(Records from a data collection)

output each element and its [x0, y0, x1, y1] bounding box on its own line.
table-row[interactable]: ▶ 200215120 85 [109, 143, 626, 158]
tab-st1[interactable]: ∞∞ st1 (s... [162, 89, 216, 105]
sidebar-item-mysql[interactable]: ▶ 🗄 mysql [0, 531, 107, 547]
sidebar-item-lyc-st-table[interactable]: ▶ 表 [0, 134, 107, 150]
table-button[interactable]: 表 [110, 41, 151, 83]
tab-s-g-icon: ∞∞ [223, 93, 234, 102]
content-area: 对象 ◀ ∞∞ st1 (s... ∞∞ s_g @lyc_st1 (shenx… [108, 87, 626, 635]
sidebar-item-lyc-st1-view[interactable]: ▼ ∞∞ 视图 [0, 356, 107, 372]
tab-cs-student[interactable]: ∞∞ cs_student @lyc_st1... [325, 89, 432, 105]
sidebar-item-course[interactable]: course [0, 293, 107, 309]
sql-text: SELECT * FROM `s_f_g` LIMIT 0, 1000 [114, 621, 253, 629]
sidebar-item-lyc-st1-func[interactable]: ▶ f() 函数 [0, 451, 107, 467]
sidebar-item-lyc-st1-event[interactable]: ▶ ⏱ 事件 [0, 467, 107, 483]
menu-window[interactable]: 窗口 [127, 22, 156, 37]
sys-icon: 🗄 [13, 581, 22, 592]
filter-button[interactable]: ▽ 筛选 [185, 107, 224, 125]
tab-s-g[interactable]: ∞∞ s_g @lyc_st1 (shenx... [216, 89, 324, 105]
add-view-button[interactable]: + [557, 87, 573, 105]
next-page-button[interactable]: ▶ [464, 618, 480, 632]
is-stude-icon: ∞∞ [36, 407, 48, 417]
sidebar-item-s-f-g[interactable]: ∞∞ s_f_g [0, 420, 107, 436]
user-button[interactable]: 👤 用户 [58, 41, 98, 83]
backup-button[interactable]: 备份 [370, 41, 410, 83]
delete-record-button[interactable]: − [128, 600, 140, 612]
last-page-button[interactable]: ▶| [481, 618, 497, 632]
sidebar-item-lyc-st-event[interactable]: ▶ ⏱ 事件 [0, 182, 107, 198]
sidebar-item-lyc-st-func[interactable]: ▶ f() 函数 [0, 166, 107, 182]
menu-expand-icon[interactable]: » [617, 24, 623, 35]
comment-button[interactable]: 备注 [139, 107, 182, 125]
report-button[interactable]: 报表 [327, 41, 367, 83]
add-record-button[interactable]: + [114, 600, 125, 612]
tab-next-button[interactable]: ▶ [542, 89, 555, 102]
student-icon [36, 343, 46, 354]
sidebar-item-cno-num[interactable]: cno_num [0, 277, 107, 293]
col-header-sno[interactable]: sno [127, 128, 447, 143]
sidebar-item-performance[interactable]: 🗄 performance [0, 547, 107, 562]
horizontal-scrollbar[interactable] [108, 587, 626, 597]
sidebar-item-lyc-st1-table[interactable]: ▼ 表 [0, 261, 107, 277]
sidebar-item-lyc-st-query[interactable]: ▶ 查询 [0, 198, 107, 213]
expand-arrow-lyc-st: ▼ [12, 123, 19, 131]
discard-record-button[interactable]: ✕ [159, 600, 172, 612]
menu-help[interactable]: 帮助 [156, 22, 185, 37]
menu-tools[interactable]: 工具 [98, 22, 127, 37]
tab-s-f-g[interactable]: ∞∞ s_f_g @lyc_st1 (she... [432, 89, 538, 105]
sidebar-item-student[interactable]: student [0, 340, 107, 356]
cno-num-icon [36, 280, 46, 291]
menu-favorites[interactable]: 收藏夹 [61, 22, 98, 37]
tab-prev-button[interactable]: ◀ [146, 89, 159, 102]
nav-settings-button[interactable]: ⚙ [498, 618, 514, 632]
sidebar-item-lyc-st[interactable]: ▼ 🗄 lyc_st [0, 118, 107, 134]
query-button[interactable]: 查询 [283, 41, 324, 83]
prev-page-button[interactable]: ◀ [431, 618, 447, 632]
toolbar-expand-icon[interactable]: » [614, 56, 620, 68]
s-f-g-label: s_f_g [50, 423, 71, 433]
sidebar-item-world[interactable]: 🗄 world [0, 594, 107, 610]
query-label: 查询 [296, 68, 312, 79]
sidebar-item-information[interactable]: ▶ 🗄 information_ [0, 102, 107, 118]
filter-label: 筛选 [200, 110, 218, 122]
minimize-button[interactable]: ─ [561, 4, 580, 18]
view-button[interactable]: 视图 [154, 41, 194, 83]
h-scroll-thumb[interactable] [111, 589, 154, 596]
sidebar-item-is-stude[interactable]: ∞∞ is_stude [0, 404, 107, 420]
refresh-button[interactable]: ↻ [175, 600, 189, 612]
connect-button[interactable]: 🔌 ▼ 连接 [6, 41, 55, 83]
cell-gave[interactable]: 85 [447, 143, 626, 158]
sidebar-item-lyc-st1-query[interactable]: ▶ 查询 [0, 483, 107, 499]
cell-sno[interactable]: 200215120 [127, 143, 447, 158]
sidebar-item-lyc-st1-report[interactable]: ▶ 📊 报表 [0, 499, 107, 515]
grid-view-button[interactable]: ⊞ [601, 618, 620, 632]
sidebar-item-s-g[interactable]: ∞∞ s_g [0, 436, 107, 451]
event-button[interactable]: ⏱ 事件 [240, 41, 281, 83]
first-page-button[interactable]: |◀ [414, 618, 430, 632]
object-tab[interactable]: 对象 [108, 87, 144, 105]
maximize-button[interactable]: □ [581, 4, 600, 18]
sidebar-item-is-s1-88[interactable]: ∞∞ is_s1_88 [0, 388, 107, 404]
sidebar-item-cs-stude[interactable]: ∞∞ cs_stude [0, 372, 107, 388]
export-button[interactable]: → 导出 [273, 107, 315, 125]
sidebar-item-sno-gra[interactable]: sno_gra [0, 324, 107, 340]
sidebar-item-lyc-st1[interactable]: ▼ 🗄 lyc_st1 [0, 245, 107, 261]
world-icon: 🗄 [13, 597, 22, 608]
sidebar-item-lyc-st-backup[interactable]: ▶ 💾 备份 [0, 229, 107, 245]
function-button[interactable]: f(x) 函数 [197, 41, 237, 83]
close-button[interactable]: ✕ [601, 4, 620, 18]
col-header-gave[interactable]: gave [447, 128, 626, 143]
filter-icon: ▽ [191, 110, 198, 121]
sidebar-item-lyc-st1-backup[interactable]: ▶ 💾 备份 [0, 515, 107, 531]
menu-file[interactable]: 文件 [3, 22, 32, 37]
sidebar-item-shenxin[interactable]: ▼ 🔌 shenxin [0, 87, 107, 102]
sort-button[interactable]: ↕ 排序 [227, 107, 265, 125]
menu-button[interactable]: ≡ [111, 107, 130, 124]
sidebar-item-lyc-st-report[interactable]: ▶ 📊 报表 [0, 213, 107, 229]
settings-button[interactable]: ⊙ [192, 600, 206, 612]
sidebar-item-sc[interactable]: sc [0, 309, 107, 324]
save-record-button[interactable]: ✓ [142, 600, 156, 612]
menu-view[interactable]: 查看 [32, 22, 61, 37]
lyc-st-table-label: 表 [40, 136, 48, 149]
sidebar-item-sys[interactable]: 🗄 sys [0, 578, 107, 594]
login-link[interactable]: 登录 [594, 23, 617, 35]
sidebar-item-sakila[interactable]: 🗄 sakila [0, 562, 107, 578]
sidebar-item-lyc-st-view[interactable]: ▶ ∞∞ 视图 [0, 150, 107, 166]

Work required:
Exactly as shown, repeat every record.

Response box:
output each element and its [x0, y0, x1, y1] bounding box on its own line.
table-row[interactable]: ▶ 200215120 85 [109, 143, 626, 158]
tab-st1[interactable]: ∞∞ st1 (s... [162, 89, 216, 105]
sidebar-item-mysql[interactable]: ▶ 🗄 mysql [0, 531, 107, 547]
sidebar-item-lyc-st-table[interactable]: ▶ 表 [0, 134, 107, 150]
table-button[interactable]: 表 [110, 41, 151, 83]
tab-s-g-icon: ∞∞ [223, 93, 234, 102]
content-area: 对象 ◀ ∞∞ st1 (s... ∞∞ s_g @lyc_st1 (shenx… [108, 87, 626, 635]
sidebar-item-lyc-st1-view[interactable]: ▼ ∞∞ 视图 [0, 356, 107, 372]
tab-cs-student[interactable]: ∞∞ cs_student @lyc_st1... [325, 89, 432, 105]
sidebar-item-course[interactable]: course [0, 293, 107, 309]
sql-text: SELECT * FROM `s_f_g` LIMIT 0, 1000 [114, 621, 253, 629]
sidebar-item-lyc-st1-func[interactable]: ▶ f() 函数 [0, 451, 107, 467]
sidebar-item-lyc-st1-event[interactable]: ▶ ⏱ 事件 [0, 467, 107, 483]
menu-window[interactable]: 窗口 [127, 22, 156, 37]
sys-icon: 🗄 [13, 581, 22, 592]
filter-button[interactable]: ▽ 筛选 [185, 107, 224, 125]
tab-s-g[interactable]: ∞∞ s_g @lyc_st1 (shenx... [216, 89, 324, 105]
add-view-button[interactable]: + [557, 87, 573, 105]
next-page-button[interactable]: ▶ [464, 618, 480, 632]
is-stude-icon: ∞∞ [36, 407, 48, 417]
sidebar-item-s-f-g[interactable]: ∞∞ s_f_g [0, 420, 107, 436]
user-button[interactable]: 👤 用户 [58, 41, 98, 83]
backup-button[interactable]: 备份 [370, 41, 410, 83]
delete-record-button[interactable]: − [128, 600, 140, 612]
last-page-button[interactable]: ▶| [481, 618, 497, 632]
sidebar-item-lyc-st-event[interactable]: ▶ ⏱ 事件 [0, 182, 107, 198]
sidebar-item-lyc-st-func[interactable]: ▶ f() 函数 [0, 166, 107, 182]
menu-expand-icon[interactable]: » [617, 24, 623, 35]
comment-button[interactable]: 备注 [139, 107, 182, 125]
report-button[interactable]: 报表 [327, 41, 367, 83]
add-record-button[interactable]: + [114, 600, 125, 612]
tab-next-button[interactable]: ▶ [542, 89, 555, 102]
student-icon [36, 343, 46, 354]
sidebar-item-cno-num[interactable]: cno_num [0, 277, 107, 293]
col-header-sno[interactable]: sno [127, 128, 447, 143]
sidebar-item-performance[interactable]: 🗄 performance [0, 547, 107, 562]
horizontal-scrollbar[interactable] [108, 587, 626, 597]
sidebar-item-lyc-st1-table[interactable]: ▼ 表 [0, 261, 107, 277]
sidebar-item-lyc-st-query[interactable]: ▶ 查询 [0, 198, 107, 213]
expand-arrow-lyc-st: ▼ [12, 123, 19, 131]
discard-record-button[interactable]: ✕ [159, 600, 172, 612]
menu-help[interactable]: 帮助 [156, 22, 185, 37]
menu-tools[interactable]: 工具 [98, 22, 127, 37]
tab-s-f-g[interactable]: ∞∞ s_f_g @lyc_st1 (she... [432, 89, 538, 105]
sidebar-item-student[interactable]: student [0, 340, 107, 356]
cno-num-icon [36, 280, 46, 291]
menu-favorites[interactable]: 收藏夹 [61, 22, 98, 37]
tab-prev-button[interactable]: ◀ [146, 89, 159, 102]
nav-settings-button[interactable]: ⚙ [498, 618, 514, 632]
sidebar-item-lyc-st[interactable]: ▼ 🗄 lyc_st [0, 118, 107, 134]
query-button[interactable]: 查询 [283, 41, 324, 83]
prev-page-button[interactable]: ◀ [431, 618, 447, 632]
toolbar-expand-icon[interactable]: » [614, 56, 620, 68]
s-f-g-label: s_f_g [50, 423, 71, 433]
sidebar-item-world[interactable]: 🗄 world [0, 594, 107, 610]
query-label: 查询 [296, 68, 312, 79]
sidebar-item-information[interactable]: ▶ 🗄 information_ [0, 102, 107, 118]
filter-label: 筛选 [200, 110, 218, 122]
minimize-button[interactable]: ─ [561, 4, 580, 18]
view-button[interactable]: 视图 [154, 41, 194, 83]
h-scroll-thumb[interactable] [111, 589, 154, 596]
sidebar-item-is-stude[interactable]: ∞∞ is_stude [0, 404, 107, 420]
refresh-button[interactable]: ↻ [175, 600, 189, 612]
connect-button[interactable]: 🔌 ▼ 连接 [6, 41, 55, 83]
cell-gave[interactable]: 85 [447, 143, 626, 158]
sidebar-item-lyc-st1-query[interactable]: ▶ 查询 [0, 483, 107, 499]
cell-sno[interactable]: 200215120 [127, 143, 447, 158]
sidebar-item-lyc-st1-report[interactable]: ▶ 📊 报表 [0, 499, 107, 515]
grid-view-button[interactable]: ⊞ [601, 618, 620, 632]
sidebar-item-s-g[interactable]: ∞∞ s_g [0, 436, 107, 451]
event-button[interactable]: ⏱ 事件 [240, 41, 281, 83]
first-page-button[interactable]: |◀ [414, 618, 430, 632]
object-tab[interactable]: 对象 [108, 87, 144, 105]
maximize-button[interactable]: □ [581, 4, 600, 18]
sidebar-item-is-s1-88[interactable]: ∞∞ is_s1_88 [0, 388, 107, 404]
sidebar-item-cs-stude[interactable]: ∞∞ cs_stude [0, 372, 107, 388]
export-button[interactable]: → 导出 [273, 107, 315, 125]
sidebar-item-sno-gra[interactable]: sno_gra [0, 324, 107, 340]
sidebar-item-lyc-st1[interactable]: ▼ 🗄 lyc_st1 [0, 245, 107, 261]
world-icon: 🗄 [13, 597, 22, 608]
sidebar-item-lyc-st-backup[interactable]: ▶ 💾 备份 [0, 229, 107, 245]
function-button[interactable]: f(x) 函数 [197, 41, 237, 83]
close-button[interactable]: ✕ [601, 4, 620, 18]
col-header-gave[interactable]: gave [447, 128, 626, 143]
filter-icon: ▽ [191, 110, 198, 121]
sidebar-item-lyc-st1-backup[interactable]: ▶ 💾 备份 [0, 515, 107, 531]
menu-file[interactable]: 文件 [3, 22, 32, 37]
sidebar-item-shenxin[interactable]: ▼ 🔌 shenxin [0, 87, 107, 102]
sort-button[interactable]: ↕ 排序 [227, 107, 265, 125]
menu-button[interactable]: ≡ [111, 107, 130, 124]
sidebar-item-lyc-st-report[interactable]: ▶ 📊 报表 [0, 213, 107, 229]
settings-button[interactable]: ⊙ [192, 600, 206, 612]
sidebar-item-sc[interactable]: sc [0, 309, 107, 324]
save-record-button[interactable]: ✓ [142, 600, 156, 612]
menu-view[interactable]: 查看 [32, 22, 61, 37]
lyc-st-table-label: 表 [40, 136, 48, 149]
sidebar-item-sys[interactable]: 🗄 sys [0, 578, 107, 594]
login-link[interactable]: 登录 [594, 23, 617, 35]
sidebar-item-sakila[interactable]: 🗄 sakila [0, 562, 107, 578]
sidebar-item-lyc-st-view[interactable]: ▶ ∞∞ 视图 [0, 150, 107, 166]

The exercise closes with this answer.